Проснулся я уже вечером, и несколько минут широко распахнув глаза, оглядывал темную, незнакомую комнату, припоминая, как сюда попал. Осознание, где я нахожусь, снова наполнило мою грудь ощущением неизбывного счастья. Я вскочил с дивана, быстро ополоснул лицо в раковине, зачерпывая пригоршнями и брызгая в лицо холодной водой, и выбежал из дома.
Густые сумерки опустились на Севастополь, но до полной темноты осталось еще пара часов. Я решил использовать их с толком.
Гудок парохода прорезал ночь и гортанным эхом прокатился над городом. Я пробежался кривыми улочками, оставив в стороне Карантинную бухту. В теплом воздухе, в горьковатом запахе цедры и бальзамическом благоухании садов таилось необыкновенное обаяние юга, уже слегка забытое мной. Его особенная красота.

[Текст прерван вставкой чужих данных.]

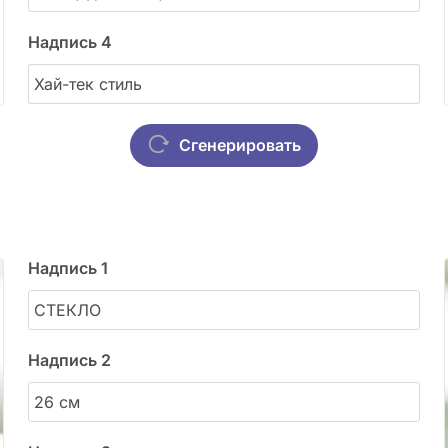
Надпись 4
Сгенерировать
Надпись 1
Надпись 2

Я пересек 6-ю Бастионную улицу. Окунулся в наступающую ночь. В теплое дыхание эвкалиптов и секвой. Город не отвлекал меня блеском бурлящей ночной жизни, слепящими фарами машин, рекламными огнями ресторанов Артиллерийской бухты. Только слегка будоражил обоняние тонкий запах настоящего турецкого кофе. Нигде так хорошо не готовят кофе по-венски, как здесь в Севастополе. На секунду я чуть было не поддался искушению, и повернул голову в сторону сияющих заведений, уже предчувствуя на языке нежный аромат кофейных зерен, сладких сливок и ликера. Однако, стряхнув наваждение, я ринулся дальше.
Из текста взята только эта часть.